A couple of days ago I decided to give O’Reilly’s subscription offering a try. While I eventually decided not to extend the trial period into a whole year, I wanted to make the best out of those 10 days and read “Observability Engineering” by Charity Majors, Liz Fong-Jones, and George Miranda.

The authors manage to give a great overview about the whole debate around what’s the big difference between observability and monitoring. While I was at least partially aware of the differences, I didn’t know that the focus is so completely different, with it lying on individual users instead of the overall system.

They also succeed in making the necessity of observability very clear. Preparing metric collectors for all those things that could go wrong in a modern, distributed system is no longer feasible. Instead, the system should allow an observer to explore its behaviour and drill down through events and attributes to debug issues.

There is also no longer a single user-experience. Instead, the system might work perfectly for some served by one server while for others it might seem completely broken. Also here, events/traces focus more on specific user-journeys instead of trying to put the state of the whole system into very abstract and aggregated numeric values (metrics).

But the book doesn’t stop at this high level but also includes a quick introduction to OpenTelemetry and guest chapters by engineers at Slack about how they make their systems observable and streamline the process using an “observability pipeline”. This and the chapter about various sampling strategies are perhaps my absolute highlights here as they answer some the question marks I’ve had flying around in my head for a long time!

For a second edition I’d like to have a bit less repetition, though.
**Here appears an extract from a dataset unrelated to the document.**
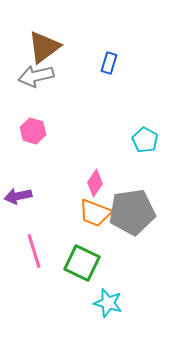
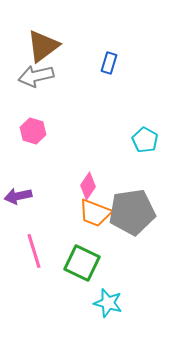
brown triangle: moved 1 px left, 1 px up
pink diamond: moved 7 px left, 3 px down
Especially the chapters about how to introduce observability at a company and the “Observability Maturity Model” mostly reiterate again and again on the primary motivators already presented in the first couple of chapters. Personally, I’d also have liked to see some more guest chapters from different companies that are not using Honeycomb. While it at least seems that the authors really tried to not focus on Honeycomb products, they only partially succeeded.

Except for these few points I really enjoyed the book and can recommend it to anyone working as software engineer.